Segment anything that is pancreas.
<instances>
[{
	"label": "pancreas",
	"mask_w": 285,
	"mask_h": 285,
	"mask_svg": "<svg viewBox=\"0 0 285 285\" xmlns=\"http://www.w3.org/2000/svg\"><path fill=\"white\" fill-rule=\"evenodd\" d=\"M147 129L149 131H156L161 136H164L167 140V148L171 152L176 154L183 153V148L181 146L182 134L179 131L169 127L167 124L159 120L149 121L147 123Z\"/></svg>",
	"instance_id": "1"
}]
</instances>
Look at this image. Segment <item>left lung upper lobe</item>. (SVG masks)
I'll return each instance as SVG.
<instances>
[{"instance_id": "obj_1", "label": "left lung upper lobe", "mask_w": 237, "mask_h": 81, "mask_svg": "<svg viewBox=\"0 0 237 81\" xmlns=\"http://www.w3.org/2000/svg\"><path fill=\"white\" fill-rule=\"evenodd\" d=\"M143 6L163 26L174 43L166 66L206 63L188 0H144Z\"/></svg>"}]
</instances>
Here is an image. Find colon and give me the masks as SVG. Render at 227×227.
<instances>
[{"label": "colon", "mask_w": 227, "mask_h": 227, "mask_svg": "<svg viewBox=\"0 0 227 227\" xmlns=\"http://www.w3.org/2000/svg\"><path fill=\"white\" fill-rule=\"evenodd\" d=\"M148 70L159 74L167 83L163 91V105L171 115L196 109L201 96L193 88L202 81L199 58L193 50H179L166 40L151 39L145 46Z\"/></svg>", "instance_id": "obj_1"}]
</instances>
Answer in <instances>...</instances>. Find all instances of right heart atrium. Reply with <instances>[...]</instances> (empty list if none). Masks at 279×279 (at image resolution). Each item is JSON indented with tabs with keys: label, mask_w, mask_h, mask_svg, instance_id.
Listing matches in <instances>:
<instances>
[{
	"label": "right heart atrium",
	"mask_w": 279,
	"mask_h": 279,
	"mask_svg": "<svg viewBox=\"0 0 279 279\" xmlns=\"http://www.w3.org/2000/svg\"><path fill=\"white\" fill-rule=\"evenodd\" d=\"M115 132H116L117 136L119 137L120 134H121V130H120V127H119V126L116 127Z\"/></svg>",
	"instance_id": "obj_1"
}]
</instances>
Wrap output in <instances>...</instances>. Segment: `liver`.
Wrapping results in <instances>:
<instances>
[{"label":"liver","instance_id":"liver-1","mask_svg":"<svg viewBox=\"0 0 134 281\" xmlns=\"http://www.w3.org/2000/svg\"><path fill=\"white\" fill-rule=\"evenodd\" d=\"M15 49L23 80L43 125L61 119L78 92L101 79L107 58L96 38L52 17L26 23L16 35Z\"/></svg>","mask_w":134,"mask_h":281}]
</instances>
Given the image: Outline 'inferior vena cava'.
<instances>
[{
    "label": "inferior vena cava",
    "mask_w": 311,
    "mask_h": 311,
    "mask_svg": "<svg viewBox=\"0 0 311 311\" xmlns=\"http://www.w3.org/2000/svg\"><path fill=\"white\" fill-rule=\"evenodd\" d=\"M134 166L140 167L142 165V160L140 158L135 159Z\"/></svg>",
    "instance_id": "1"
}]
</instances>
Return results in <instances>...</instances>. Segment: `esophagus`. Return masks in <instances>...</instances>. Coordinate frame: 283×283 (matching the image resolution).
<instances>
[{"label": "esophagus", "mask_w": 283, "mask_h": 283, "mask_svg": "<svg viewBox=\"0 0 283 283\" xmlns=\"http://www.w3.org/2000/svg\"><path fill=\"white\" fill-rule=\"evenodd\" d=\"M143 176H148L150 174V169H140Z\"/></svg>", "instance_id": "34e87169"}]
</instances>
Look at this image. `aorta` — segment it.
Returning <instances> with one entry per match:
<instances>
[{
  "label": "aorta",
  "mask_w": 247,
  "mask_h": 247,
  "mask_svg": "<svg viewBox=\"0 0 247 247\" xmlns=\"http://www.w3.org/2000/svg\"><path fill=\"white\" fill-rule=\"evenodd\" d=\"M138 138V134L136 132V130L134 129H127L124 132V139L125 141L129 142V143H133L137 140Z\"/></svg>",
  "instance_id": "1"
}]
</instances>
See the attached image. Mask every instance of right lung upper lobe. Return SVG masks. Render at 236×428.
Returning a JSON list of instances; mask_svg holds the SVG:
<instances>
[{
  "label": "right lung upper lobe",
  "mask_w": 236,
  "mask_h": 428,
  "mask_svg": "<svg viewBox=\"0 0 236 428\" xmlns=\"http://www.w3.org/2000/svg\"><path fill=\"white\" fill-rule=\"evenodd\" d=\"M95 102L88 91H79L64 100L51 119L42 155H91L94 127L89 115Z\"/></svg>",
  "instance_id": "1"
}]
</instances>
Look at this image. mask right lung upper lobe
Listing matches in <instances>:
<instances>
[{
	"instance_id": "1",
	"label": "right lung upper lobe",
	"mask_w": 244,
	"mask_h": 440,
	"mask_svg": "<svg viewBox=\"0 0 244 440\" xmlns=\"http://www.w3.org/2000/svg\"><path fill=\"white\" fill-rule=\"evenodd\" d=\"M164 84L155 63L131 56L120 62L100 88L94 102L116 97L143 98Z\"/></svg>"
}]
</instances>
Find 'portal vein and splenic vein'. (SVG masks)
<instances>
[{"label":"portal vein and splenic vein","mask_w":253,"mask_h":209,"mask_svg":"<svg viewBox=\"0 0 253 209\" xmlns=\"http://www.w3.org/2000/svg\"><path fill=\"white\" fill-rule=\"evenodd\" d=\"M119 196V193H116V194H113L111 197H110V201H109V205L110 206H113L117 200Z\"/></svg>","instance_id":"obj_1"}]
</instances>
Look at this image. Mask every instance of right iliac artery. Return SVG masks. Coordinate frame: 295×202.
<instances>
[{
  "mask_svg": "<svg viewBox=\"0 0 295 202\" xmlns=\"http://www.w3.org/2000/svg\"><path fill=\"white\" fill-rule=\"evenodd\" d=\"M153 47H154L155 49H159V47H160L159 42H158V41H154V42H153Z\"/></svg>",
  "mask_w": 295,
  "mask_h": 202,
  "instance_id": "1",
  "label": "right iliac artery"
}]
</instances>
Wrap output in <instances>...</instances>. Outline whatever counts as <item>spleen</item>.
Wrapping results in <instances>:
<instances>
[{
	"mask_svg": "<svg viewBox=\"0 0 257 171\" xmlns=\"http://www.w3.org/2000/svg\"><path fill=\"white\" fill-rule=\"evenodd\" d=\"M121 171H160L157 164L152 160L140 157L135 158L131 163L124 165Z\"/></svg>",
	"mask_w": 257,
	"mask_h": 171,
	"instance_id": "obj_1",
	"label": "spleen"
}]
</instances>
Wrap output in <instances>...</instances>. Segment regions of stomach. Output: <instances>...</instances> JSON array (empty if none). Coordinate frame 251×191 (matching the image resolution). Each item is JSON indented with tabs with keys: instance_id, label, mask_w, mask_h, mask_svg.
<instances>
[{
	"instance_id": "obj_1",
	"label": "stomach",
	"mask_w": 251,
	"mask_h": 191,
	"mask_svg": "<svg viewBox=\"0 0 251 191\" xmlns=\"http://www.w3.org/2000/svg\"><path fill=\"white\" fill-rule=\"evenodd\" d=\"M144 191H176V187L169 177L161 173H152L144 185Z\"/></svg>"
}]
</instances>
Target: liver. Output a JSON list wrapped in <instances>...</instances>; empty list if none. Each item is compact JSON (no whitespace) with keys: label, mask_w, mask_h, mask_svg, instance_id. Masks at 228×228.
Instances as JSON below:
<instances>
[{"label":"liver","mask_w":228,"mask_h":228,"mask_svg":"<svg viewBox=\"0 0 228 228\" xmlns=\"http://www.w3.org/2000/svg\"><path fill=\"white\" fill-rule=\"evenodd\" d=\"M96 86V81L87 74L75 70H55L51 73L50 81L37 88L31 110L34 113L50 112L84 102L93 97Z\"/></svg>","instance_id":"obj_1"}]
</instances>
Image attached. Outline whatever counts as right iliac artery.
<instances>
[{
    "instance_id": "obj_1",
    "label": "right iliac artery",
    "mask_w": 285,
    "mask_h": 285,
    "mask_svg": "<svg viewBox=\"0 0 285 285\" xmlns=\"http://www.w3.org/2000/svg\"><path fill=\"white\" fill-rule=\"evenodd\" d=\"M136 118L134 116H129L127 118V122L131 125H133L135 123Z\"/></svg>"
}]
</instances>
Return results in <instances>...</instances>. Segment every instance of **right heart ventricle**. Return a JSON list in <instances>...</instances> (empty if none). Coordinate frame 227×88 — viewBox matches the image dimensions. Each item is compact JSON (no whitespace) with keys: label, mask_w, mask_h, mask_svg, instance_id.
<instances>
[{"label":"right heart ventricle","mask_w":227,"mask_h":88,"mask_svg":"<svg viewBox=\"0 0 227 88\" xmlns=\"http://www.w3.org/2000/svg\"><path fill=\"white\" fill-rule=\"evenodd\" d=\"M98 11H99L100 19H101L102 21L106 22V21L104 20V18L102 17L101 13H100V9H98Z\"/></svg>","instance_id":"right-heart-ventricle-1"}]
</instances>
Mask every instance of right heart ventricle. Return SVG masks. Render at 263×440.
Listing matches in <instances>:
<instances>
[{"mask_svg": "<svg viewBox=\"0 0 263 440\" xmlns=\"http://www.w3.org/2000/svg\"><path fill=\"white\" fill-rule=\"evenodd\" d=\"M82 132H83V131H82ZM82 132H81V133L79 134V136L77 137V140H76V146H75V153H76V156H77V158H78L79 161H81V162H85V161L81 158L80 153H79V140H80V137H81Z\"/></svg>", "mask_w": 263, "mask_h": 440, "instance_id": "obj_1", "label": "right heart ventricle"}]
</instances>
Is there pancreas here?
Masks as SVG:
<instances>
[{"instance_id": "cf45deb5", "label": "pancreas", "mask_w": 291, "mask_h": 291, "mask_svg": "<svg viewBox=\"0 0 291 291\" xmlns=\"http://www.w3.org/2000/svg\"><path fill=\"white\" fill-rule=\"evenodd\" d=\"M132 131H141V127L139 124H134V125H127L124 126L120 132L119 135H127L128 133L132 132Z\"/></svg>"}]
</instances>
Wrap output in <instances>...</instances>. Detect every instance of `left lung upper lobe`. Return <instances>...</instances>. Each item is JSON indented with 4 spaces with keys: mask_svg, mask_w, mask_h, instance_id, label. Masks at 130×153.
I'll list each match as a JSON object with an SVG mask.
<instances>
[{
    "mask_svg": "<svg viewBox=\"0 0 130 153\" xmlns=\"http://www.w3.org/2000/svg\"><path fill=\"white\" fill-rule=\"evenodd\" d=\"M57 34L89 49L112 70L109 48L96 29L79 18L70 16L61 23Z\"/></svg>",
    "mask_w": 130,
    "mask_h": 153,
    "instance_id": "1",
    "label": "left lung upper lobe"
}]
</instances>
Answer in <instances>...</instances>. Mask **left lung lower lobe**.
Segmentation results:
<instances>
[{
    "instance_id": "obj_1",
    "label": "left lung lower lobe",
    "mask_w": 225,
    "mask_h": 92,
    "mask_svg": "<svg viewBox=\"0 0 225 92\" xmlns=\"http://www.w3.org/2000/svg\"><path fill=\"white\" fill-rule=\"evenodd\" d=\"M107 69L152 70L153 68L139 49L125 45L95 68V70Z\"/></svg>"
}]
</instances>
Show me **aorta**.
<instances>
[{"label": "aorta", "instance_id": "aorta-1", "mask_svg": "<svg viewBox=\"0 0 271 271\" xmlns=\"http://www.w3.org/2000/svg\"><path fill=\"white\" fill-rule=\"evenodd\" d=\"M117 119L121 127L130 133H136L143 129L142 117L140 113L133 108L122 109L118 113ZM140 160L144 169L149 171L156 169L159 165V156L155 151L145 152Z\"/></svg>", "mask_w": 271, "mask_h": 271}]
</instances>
===============
> **WHAT YOU HAVE TO DO**:
The answer should contain nothing except the lines from the one with "Answer in <instances>...</instances>. Mask" to the end of the material above, each given again exactly.

> **RESPONSE**:
Answer in <instances>...</instances>. Mask **left lung lower lobe**.
Segmentation results:
<instances>
[{
    "instance_id": "obj_1",
    "label": "left lung lower lobe",
    "mask_w": 225,
    "mask_h": 92,
    "mask_svg": "<svg viewBox=\"0 0 225 92\" xmlns=\"http://www.w3.org/2000/svg\"><path fill=\"white\" fill-rule=\"evenodd\" d=\"M107 69L152 70L153 68L139 49L125 45L95 68V70Z\"/></svg>"
}]
</instances>
Show me **aorta**.
<instances>
[{"label": "aorta", "instance_id": "aorta-1", "mask_svg": "<svg viewBox=\"0 0 271 271\" xmlns=\"http://www.w3.org/2000/svg\"><path fill=\"white\" fill-rule=\"evenodd\" d=\"M117 119L121 127L130 133H136L143 129L142 117L140 113L133 108L122 109L118 113ZM140 160L144 169L149 171L156 169L159 165V156L155 151L145 152Z\"/></svg>", "mask_w": 271, "mask_h": 271}]
</instances>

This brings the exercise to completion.